Solutions for Homework sheet2

Problem 1

Part (a)

In [1]:
# read the data 
from read_data_fx import read_tb_data
data=read_tb_data(1,27)
# Age is X
X=data[:,1]
# Muscle mass is Y
Y=data[:,0]; 
In [2]:
# import the packages required 
import numpy as np
import scipy as sc
import statsmodels.api as sm
import matplotlib.pyplot as plt 


barX=np.mean(X); barY=np.mean(Y)
XminusbarX=X-barX; YminusbarY=Y-barY
b1=sum(XminusbarX*YminusbarY)/sum(XminusbarX**2)
b0=barY-b1*barX
Yhat=b0+b1*X
e_i=Y-Yhat # Residuals 
sum_of_residuals = np.sum(e_i) 
sum_of_squares_of_residuals = np.sum(e_i**2) 


print 'check all the six properties for the fitted line'

print 'sum of residuals = %4.4f' % sum_of_residuals, ' ---property 1'
print 'sum of squares of residuals %4.4f' %sum_of_squares_of_residuals, '  ---property 2'
print 'sum of Y_i %4.4f' % np.sum(Y), '  ---property 3'
print 'sum of Yhat %4.4f' % np.sum(Yhat), '  ---property 3'
print 'sum of X_ie_i %4.4f' % np.sum(X*e_i), '  ---property 4'
print 'sum of Yhat e_i %4.4f' % np.sum(Yhat*e_i), '   ---property 5'




%matplotlib inline 
plt.figure(figsize=(20,10)) 
# scatter plot
plt.scatter(X,Y,c='g',s=220,marker='s')
#make matplotlib inline 
# xlabel of the scatter plot
plt.xlabel('Age',fontsize=25)
# ylabel of the scatter plot
plt.ylabel('Muscle Mass',fontsize=25)
# title of the scatter plot
plt.title('Age Vs.
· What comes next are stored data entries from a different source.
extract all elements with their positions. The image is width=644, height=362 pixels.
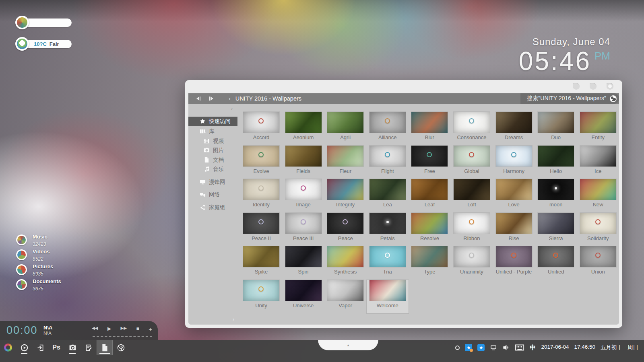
sidebar-collapse-icon[interactable]: ‹: [231, 106, 233, 112]
tray-ring-icon[interactable]: [455, 346, 460, 350]
maximize-button[interactable]: [590, 83, 597, 90]
sidebar-item-documents[interactable]: 文档: [188, 155, 237, 165]
wallpaper-item[interactable]: Ribbon: [451, 213, 493, 246]
wallpaper-item[interactable]: New: [577, 179, 619, 212]
wallpaper-item[interactable]: Unity: [240, 280, 282, 313]
tray-translator-icon[interactable]: ★: [465, 344, 472, 351]
wallpaper-item[interactable]: Harmony: [493, 146, 535, 179]
wallpaper-item[interactable]: Consonance: [451, 112, 493, 145]
wallpaper-item[interactable]: Blur: [409, 112, 450, 145]
wallpaper-item[interactable]: Spike: [240, 246, 282, 280]
media-prev-button[interactable]: ◀◀: [92, 326, 98, 333]
wallpaper-item[interactable]: Unified - Purple: [493, 246, 535, 280]
wallpaper-item[interactable]: Accord: [240, 112, 282, 145]
counter-documents[interactable]: Documents 3675: [16, 279, 61, 290]
wallpaper-item[interactable]: Agrii: [324, 112, 366, 145]
wallpaper-item[interactable]: Welcome: [367, 280, 409, 313]
search-globe-icon[interactable]: [610, 95, 617, 102]
dock-reveal-handle[interactable]: ▲: [318, 340, 378, 350]
ime-indicator[interactable]: 中: [530, 344, 536, 352]
wallpaper-item[interactable]: Synthesis: [324, 246, 366, 280]
wallpaper-item[interactable]: Peace: [324, 213, 366, 246]
wallpaper-item[interactable]: Solidarity: [577, 213, 619, 246]
volume-icon[interactable]: [502, 344, 510, 351]
breadcrumb[interactable]: UNITY 2016 - Wallpapers: [235, 95, 301, 102]
launcher-widget-icon[interactable]: [15, 16, 29, 29]
weather-widget-icon[interactable]: [15, 37, 29, 51]
sidebar-item-libraries[interactable]: 库: [188, 127, 237, 136]
wallpaper-item[interactable]: Image: [283, 179, 324, 212]
wallpaper-item[interactable]: Universe: [283, 280, 324, 313]
weather-widget[interactable]: 10?C Fair: [15, 37, 72, 51]
forward-button[interactable]: [209, 97, 213, 101]
wallpaper-item[interactable]: Flight: [367, 146, 409, 179]
sidebar-item-quick-access[interactable]: 快速访问: [188, 117, 237, 126]
sidebar-item-homegroup[interactable]: 家庭组: [188, 203, 237, 212]
wallpaper-item[interactable]: Vapor: [324, 280, 366, 313]
media-add-button[interactable]: +: [149, 326, 152, 333]
search-box[interactable]: 搜索"UNITY 2016 - Wallpapers": [520, 93, 619, 104]
counter-videos[interactable]: Videos 8522: [16, 249, 61, 260]
wallpaper-item[interactable]: Love: [493, 179, 535, 212]
wallpaper-item[interactable]: Aeonium: [283, 112, 324, 145]
wallpaper-item[interactable]: Unified: [535, 246, 577, 280]
wallpaper-item[interactable]: Hello: [535, 146, 577, 179]
wallpaper-item[interactable]: Rise: [493, 213, 535, 246]
counter-pictures[interactable]: Pictures 8935: [16, 264, 61, 275]
sidebar-item-videos[interactable]: 视频: [188, 136, 237, 146]
wallpaper-item[interactable]: Duo: [535, 112, 577, 145]
wallpaper-item[interactable]: Fields: [283, 146, 324, 179]
wallpaper-item[interactable]: Union: [577, 246, 619, 280]
wallpaper-item[interactable]: Identity: [240, 179, 282, 212]
launcher-widget[interactable]: [15, 16, 72, 29]
close-button[interactable]: [607, 83, 613, 90]
wallpaper-item[interactable]: Alliance: [367, 112, 409, 145]
wallpaper-item[interactable]: Resolve: [409, 213, 450, 246]
back-button[interactable]: [196, 97, 201, 101]
taskbar-photoshop[interactable]: Ps: [48, 340, 64, 355]
tray-clock[interactable]: 2017-06-04 17:46:50 五月初十 周日: [541, 344, 638, 351]
sidebar-item-this-pc[interactable]: 漫锋网: [188, 177, 237, 187]
touch-keyboard-icon[interactable]: [515, 344, 524, 351]
tray-dict-icon[interactable]: ★: [477, 344, 485, 351]
taskbar-screenshot-tool[interactable]: [64, 340, 80, 355]
wallpaper-item[interactable]: Unanimity: [451, 246, 493, 280]
taskbar-colorwheel-launcher[interactable]: [0, 340, 16, 355]
wallpaper-item[interactable]: Type: [409, 246, 450, 280]
media-play-button[interactable]: ▶: [107, 326, 111, 333]
minimize-button[interactable]: [573, 83, 580, 90]
media-stop-button[interactable]: ■: [136, 326, 139, 333]
wallpaper-item[interactable]: Global: [451, 146, 493, 179]
wallpaper-item[interactable]: Petals: [367, 213, 409, 246]
wallpaper-item[interactable]: Peace III: [283, 213, 324, 246]
wallpaper-item[interactable]: Sierra: [535, 213, 577, 246]
media-progress-bar[interactable]: [93, 336, 152, 337]
wallpaper-item[interactable]: Leaf: [409, 179, 450, 212]
media-next-button[interactable]: ▶▶: [121, 326, 127, 333]
sidebar-footer-chevron-icon[interactable]: ›: [233, 317, 234, 322]
wallpaper-item[interactable]: Tria: [367, 246, 409, 280]
wallpaper-item[interactable]: Spin: [283, 246, 324, 280]
wallpaper-item[interactable]: moon: [535, 179, 577, 212]
taskbar-media-player[interactable]: [16, 340, 32, 355]
taskbar-file-explorer[interactable]: [97, 340, 113, 355]
taskbar-browser[interactable]: [113, 340, 129, 355]
wallpaper-item[interactable]: Peace II: [240, 213, 282, 246]
breadcrumb-chevron-icon[interactable]: ›: [229, 95, 231, 102]
wallpaper-item[interactable]: Loft: [451, 179, 493, 212]
wallpaper-item[interactable]: Entity: [577, 112, 619, 145]
network-status-icon[interactable]: [490, 344, 497, 351]
taskbar-launcher[interactable]: [32, 340, 48, 355]
wallpaper-item[interactable]: Free: [409, 146, 450, 179]
window-titlebar[interactable]: [185, 80, 622, 93]
wallpaper-item[interactable]: Fleur: [324, 146, 366, 179]
wallpaper-item[interactable]: Evolve: [240, 146, 282, 179]
weather-widget-pill[interactable]: 10?C Fair: [27, 40, 72, 48]
wallpaper-item[interactable]: Lea: [367, 179, 409, 212]
wallpaper-item[interactable]: Dreams: [493, 112, 535, 145]
sidebar-item-music[interactable]: 音乐: [188, 165, 237, 174]
sidebar-item-network[interactable]: 网络: [188, 190, 237, 199]
wallpaper-item[interactable]: Integrity: [324, 179, 366, 212]
launcher-widget-pill[interactable]: [27, 19, 72, 27]
wallpaper-item[interactable]: Ice: [577, 146, 619, 179]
Muscle Mass',fontsize=25) 
# regression line
# point barX and barY
plt.plot(barX,barY,marker='*',markersize=70,color='b')
#regression line
plt.plot(X,Yhat,'r-',linewidth=2)
print 'Blue point repersents the point xbar and ybar -- property 6'
check all the six properties for the fitted line
sum of residuals = 0.0000  ---property 1
sum of squares of residuals 3874.4475   ---property 2
sum of Y_i 5098.0000   ---property 3
sum of Yhat 5098.0000   ---property 3
sum of X_ie_i 0.0000   ---property 4
sum of Yhat e_i 0.0000    ---property 5
Blue point repersents the point xbar and ybar -- property 6
Estimated parameters for the line
In [3]:
print 'b0=%4.5f' % b0, 'and', 'b1=%4.5f' % b1
b0=156.34656 and b1=-1.19000
Does a linear regression function appear to give a good fit here? Does your plot support the anticipation that muscle mass decreases with age?
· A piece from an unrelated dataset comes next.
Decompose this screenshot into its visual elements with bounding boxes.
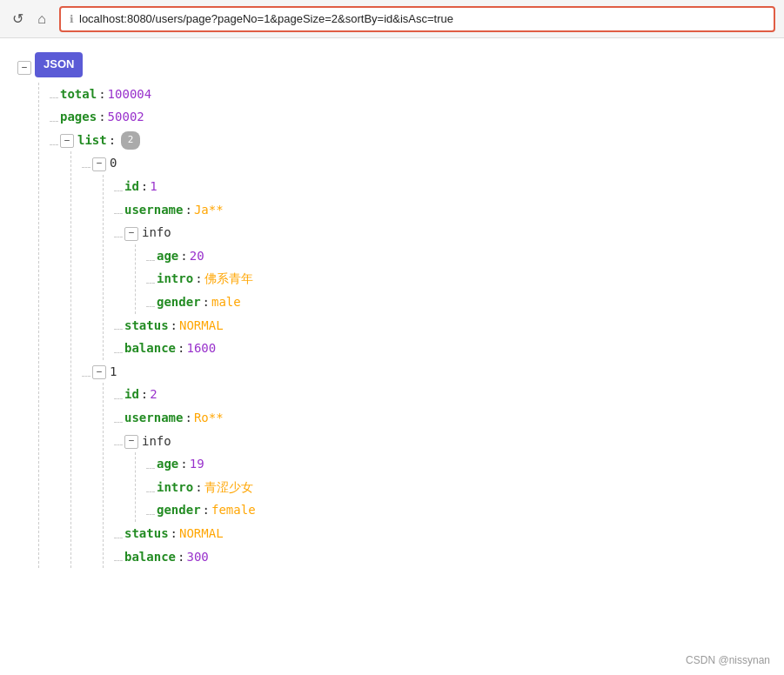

Linear regression function does appear to be good fit. We observe a linear decrease in muscle mass with age. We obtain a negative value for $b_1$, which suports that with age muscle mass decreases.

Part b

(1) A point estimate of the difference in the mean muscle mass for women differing in age by one year.

We know $\hat{Y}_i= b_0+b_1{X}_i $ and $\hat{Y}_{i+1}-\hat{Y}_i = b_1({X}_{i+1}-X_i)$. We are given the age difference to be 1 year i.e., here ${X}_{i+1}-X_i=1$. There in the given case we will have $\hat{Y}_{i+1}-\hat{Y}_i = b_1$. Therefore, the difference in mean muscle mass for women differing in age by one year is $b_1=−1.19$

(2) Point estimate of the mean muscle mass for women aged X=60 years.
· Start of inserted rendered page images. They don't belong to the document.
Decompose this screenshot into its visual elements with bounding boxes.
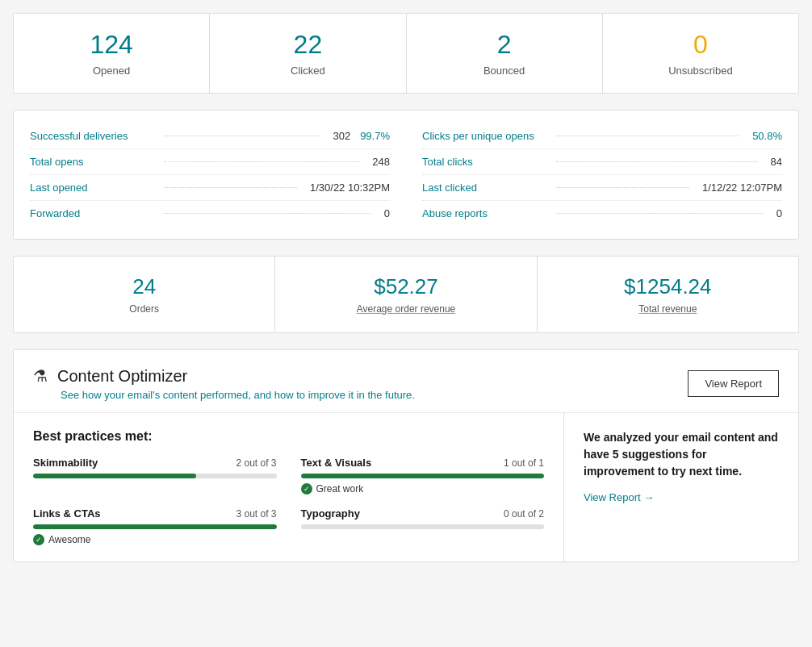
total-revenue-label: Total revenue: [638, 303, 697, 315]
practice-links-ctas: Links & CTAs 3 out of 3 ✓ Awesome: [33, 507, 277, 545]
last-opened-value: 1/30/22 10:32PM: [310, 182, 390, 194]
practice-text-visuals-header: Text & Visuals 1 out of 1: [301, 457, 545, 469]
detail-row-last-clicked: Last clicked 1/12/22 12:07PM: [422, 175, 782, 201]
divider: [164, 187, 297, 188]
text-visuals-badge-label: Great work: [316, 483, 364, 495]
skimmability-name: Skimmability: [33, 457, 98, 469]
avg-order-label: Average order revenue: [357, 303, 456, 315]
bounced-label: Bounced: [483, 65, 525, 77]
details-grid: Successful deliveries 302 99.7% Total op…: [30, 123, 782, 226]
optimizer-header: ⚗ Content Optimizer See how your email's…: [14, 350, 798, 413]
practice-text-visuals: Text & Visuals 1 out of 1 ✓ Great work: [301, 457, 545, 495]
optimizer-title-group: ⚗ Content Optimizer See how your email's…: [33, 366, 415, 401]
total-revenue-number: $1254.24: [546, 274, 790, 299]
optimizer-section: ⚗ Content Optimizer See how your email's…: [13, 349, 799, 562]
links-ctas-progress-bg: [33, 524, 277, 529]
optimizer-subtitle: See how your email's content performed, …: [33, 389, 415, 401]
practice-typography: Typography 0 out of 2: [301, 507, 545, 545]
detail-row-last-opened: Last opened 1/30/22 10:32PM: [30, 175, 390, 201]
practice-links-ctas-header: Links & CTAs 3 out of 3: [33, 507, 277, 520]
stat-clicked: 22 Clicked: [210, 14, 406, 93]
divider: [556, 161, 758, 162]
last-clicked-value: 1/12/22 12:07PM: [702, 182, 782, 194]
stats-row: 124 Opened 22 Clicked 2 Bounced 0 Unsubs…: [13, 13, 799, 94]
divider: [164, 136, 320, 136]
clicks-unique-label: Clicks per unique opens: [422, 130, 543, 142]
typography-name: Typography: [301, 507, 360, 520]
links-ctas-name: Links & CTAs: [33, 507, 101, 520]
skimmability-progress-bg: [33, 474, 277, 478]
forwarded-value: 0: [384, 207, 390, 219]
practices-body: Best practices met: Skimmability 2 out o…: [14, 413, 798, 561]
unsubscribed-label: Unsubscribed: [668, 65, 733, 77]
last-opened-label: Last opened: [30, 182, 151, 194]
links-ctas-score: 3 out of 3: [236, 508, 276, 520]
view-report-button[interactable]: View Report: [688, 370, 779, 397]
deliveries-value: 302: [333, 130, 350, 142]
deliveries-label: Successful deliveries: [30, 130, 151, 142]
total-opens-value: 248: [372, 156, 390, 168]
detail-row-total-clicks: Total clicks 84: [422, 149, 782, 175]
detail-row-clicks-unique: Clicks per unique opens 50.8%: [422, 123, 782, 149]
links-ctas-progress-fill: [33, 524, 277, 529]
detail-row-total-opens: Total opens 248: [30, 149, 390, 175]
divider: [556, 187, 689, 188]
total-clicks-label: Total clicks: [422, 156, 543, 168]
skimmability-score: 2 out of 3: [236, 457, 276, 469]
orders-label: Orders: [129, 303, 159, 315]
links-ctas-badge-label: Awesome: [48, 534, 90, 545]
stat-unsubscribed: 0 Unsubscribed: [603, 14, 798, 93]
total-opens-label: Total opens: [30, 156, 151, 168]
revenue-avg-order: $52.27 Average order revenue: [275, 257, 537, 332]
optimizer-title: Content Optimizer: [57, 367, 187, 386]
total-clicks-value: 84: [771, 156, 782, 168]
analysis-text: We analyzed your email content and have …: [584, 429, 779, 480]
details-section: Successful deliveries 302 99.7% Total op…: [13, 110, 799, 240]
bounced-number: 2: [415, 30, 594, 60]
view-report-link[interactable]: View Report →: [584, 491, 779, 503]
opened-label: Opened: [93, 65, 130, 77]
text-visuals-score: 1 out of 1: [504, 457, 544, 469]
revenue-total: $1254.24 Total revenue: [538, 257, 798, 332]
clicked-number: 22: [218, 30, 397, 60]
detail-row-deliveries: Successful deliveries 302 99.7%: [30, 123, 390, 149]
optimizer-flask-icon: ⚗: [33, 366, 48, 386]
details-left: Successful deliveries 302 99.7% Total op…: [30, 123, 390, 226]
clicks-unique-value: 50.8%: [752, 130, 782, 142]
divider: [164, 213, 371, 214]
detail-row-abuse: Abuse reports 0: [422, 201, 782, 226]
text-visuals-progress-fill: [301, 474, 545, 478]
abuse-label: Abuse reports: [422, 207, 543, 219]
forwarded-label: Forwarded: [30, 207, 151, 219]
avg-order-number: $52.27: [283, 274, 528, 299]
practices-right: We analyzed your email content and have …: [564, 413, 798, 561]
practices-title: Best practices met:: [33, 429, 544, 444]
practices-left: Best practices met: Skimmability 2 out o…: [14, 413, 564, 561]
details-right: Clicks per unique opens 50.8% Total clic…: [422, 123, 782, 226]
typography-progress-bg: [301, 524, 545, 529]
opened-number: 124: [22, 30, 201, 60]
abuse-value: 0: [776, 207, 782, 219]
typography-score: 0 out of 2: [504, 508, 544, 520]
divider: [556, 136, 739, 136]
optimizer-title-row: ⚗ Content Optimizer: [33, 366, 415, 386]
skimmability-progress-fill: [33, 474, 196, 478]
practice-skimmability: Skimmability 2 out of 3: [33, 457, 277, 495]
deliveries-pct: 99.7%: [360, 130, 390, 142]
detail-row-forwarded: Forwarded 0: [30, 201, 390, 226]
text-visuals-progress-bg: [301, 474, 545, 478]
text-visuals-check-icon: ✓: [301, 483, 312, 495]
unsubscribed-number: 0: [611, 30, 790, 60]
stat-opened: 124 Opened: [14, 14, 210, 93]
links-ctas-badge: ✓ Awesome: [33, 534, 277, 545]
links-ctas-check-icon: ✓: [33, 534, 44, 545]
revenue-orders: 24 Orders: [14, 257, 275, 332]
divider: [164, 161, 359, 162]
stat-bounced: 2 Bounced: [407, 14, 603, 93]
divider: [556, 213, 764, 214]
text-visuals-badge: ✓ Great work: [301, 483, 545, 495]
practices-grid: Skimmability 2 out of 3 Text & Visuals 1…: [33, 457, 544, 545]
clicked-label: Clicked: [291, 65, 325, 77]
last-clicked-label: Last clicked: [422, 182, 543, 194]
revenue-row: 24 Orders $52.27 Average order revenue $…: [13, 256, 799, 333]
This will be given by $b_0+b_1 60$

In [4]:
Yhat_60 = b0 + 60*b1
print 'Point estimate of the mean muscle mass for women aged X=60 years is %4.2f' %Yhat_60
Point estimate of the mean muscle mass for women aged X=60 years is 84.95
(3) The value of the residual for the eighth case
In [5]:
print 'value of the residual for the eighth case=%4.3f' %e_i[7]
value of the residual for the eighth case=4.443
(4) A point estimate of $\sigma^2$

Point estimate for $\sigma^2$ is given by

$s^2=MSE=\frac{SSE}{n-2}=\frac{\sum{(Y_i-\hat{Y_i})^2}}{n-2}$

In [6]:
n=len(X); SSE=sum_of_squares_of_residuals; MSE=sum_of_squares_of_residuals/(n-2); 
print 'point estimate of \sigma^2 =%4.1f' %MSE
point estimate of \sigma^2 =66.8

Problem 2

In [7]:
#read the data file
with open('temp1.txt','r') as f:
    lines = f.readlines()
    f.close()
    
# Removing '\n' and splitting a line in columns 
linesX = lines[1].strip('\n')
line = linesX.split('\t')    


# Copy data into a numpy arary 

line=[];xdata = np.zeros(len(lines)-1,dtype={'names':['temp', 'lat', 'long'], 'formats':['i4', 'f8', 'f8']})
for j in range(1,len(lines)):
    line=lines[j].strip('\n');line=line.split('\t');
    xdata[j-1]=(line[1],line[2],line[3])

    
# latitude is X (predictor variable), temprature is Y(response variable) and Z is longitude (color)  
X = xdata['lat']; Y = xdata['temp']; Z= xdata['long']
In [8]:
# Estimate the regression function 

barX = np.mean(X); barY = np.mean(Y)
XminusbarX = X - barX; YminusbarY = Y - barY
b1 = sum(XminusbarX*YminusbarY)/sum(XminusbarX**2)
b0 = barY - b1*barX
Yhat=b0+b1*X

print 'b0=%4.5f' % b0, 'and', 'b1=%4.5f' % b1
b0=108.72774 and b1=-2.10959
a. Estimate regression function and plot it on scatter plot of X,Y. The color of each marker should represent the longitude.
c. Show that your fitted line goes through the point $\overline{X}$,$ \overline{Y}$
In [9]:
plt.figure(figsize=(20,10)) 
plt.scatter(X,Y,c =Z,s = 150,cmap='winter')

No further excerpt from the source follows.